(Recorded information)
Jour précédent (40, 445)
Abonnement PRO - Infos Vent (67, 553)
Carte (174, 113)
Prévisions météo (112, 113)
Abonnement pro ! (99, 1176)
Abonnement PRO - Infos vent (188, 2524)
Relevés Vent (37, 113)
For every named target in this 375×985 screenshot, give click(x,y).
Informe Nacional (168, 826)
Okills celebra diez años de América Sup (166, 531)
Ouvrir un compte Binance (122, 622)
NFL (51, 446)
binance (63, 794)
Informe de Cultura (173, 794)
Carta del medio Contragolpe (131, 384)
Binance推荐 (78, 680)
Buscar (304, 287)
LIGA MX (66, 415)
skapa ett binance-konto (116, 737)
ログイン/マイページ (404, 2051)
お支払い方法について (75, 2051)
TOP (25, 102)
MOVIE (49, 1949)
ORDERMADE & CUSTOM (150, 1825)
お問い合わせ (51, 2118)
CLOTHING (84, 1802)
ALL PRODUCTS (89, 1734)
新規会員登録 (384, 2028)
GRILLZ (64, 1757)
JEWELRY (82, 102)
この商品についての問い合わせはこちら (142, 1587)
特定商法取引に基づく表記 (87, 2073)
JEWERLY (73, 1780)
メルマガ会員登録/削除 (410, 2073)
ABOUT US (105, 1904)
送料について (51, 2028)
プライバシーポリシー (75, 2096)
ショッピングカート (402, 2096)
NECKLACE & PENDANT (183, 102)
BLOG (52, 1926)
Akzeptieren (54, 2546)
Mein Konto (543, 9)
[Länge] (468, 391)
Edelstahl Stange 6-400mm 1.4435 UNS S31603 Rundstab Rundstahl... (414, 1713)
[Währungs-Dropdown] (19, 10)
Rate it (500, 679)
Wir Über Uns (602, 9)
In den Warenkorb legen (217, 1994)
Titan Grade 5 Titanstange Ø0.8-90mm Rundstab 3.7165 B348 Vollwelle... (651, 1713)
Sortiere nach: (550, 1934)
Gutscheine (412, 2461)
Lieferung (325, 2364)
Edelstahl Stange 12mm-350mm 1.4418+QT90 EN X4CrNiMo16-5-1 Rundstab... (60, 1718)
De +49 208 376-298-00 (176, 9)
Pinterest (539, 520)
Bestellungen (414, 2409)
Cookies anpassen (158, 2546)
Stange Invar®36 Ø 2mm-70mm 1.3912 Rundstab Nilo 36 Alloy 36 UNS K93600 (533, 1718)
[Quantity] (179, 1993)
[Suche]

(The problem)
Return exactly, and only, the lines above starting at the line that contains "Buscar (304, 287)" and ending at the line that contains "Lieferung (325, 2364)".

(Exercise solution)
Buscar (304, 287)
LIGA MX (66, 415)
skapa ett binance-konto (116, 737)
ログイン/マイページ (404, 2051)
お支払い方法について (75, 2051)
TOP (25, 102)
MOVIE (49, 1949)
ORDERMADE & CUSTOM (150, 1825)
お問い合わせ (51, 2118)
CLOTHING (84, 1802)
ALL PRODUCTS (89, 1734)
新規会員登録 (384, 2028)
GRILLZ (64, 1757)
JEWELRY (82, 102)
この商品についての問い合わせはこちら (142, 1587)
特定商法取引に基づく表記 (87, 2073)
JEWERLY (73, 1780)
メルマガ会員登録/削除 (410, 2073)
ABOUT US (105, 1904)
送料について (51, 2028)
プライバシーポリシー (75, 2096)
ショッピングカート (402, 2096)
NECKLACE & PENDANT (183, 102)
BLOG (52, 1926)
Akzeptieren (54, 2546)
Mein Konto (543, 9)
[Länge] (468, 391)
Edelstahl Stange 6-400mm 1.4435 UNS S31603 Rundstab Rundstahl... (414, 1713)
[Währungs-Dropdown] (19, 10)
Rate it (500, 679)
Wir Über Uns (602, 9)
In den Warenkorb legen (217, 1994)
Titan Grade 5 Titanstange Ø0.8-90mm Rundstab 3.7165 B348 Vollwelle... (651, 1713)
Sortiere nach: (550, 1934)
Gutscheine (412, 2461)
Lieferung (325, 2364)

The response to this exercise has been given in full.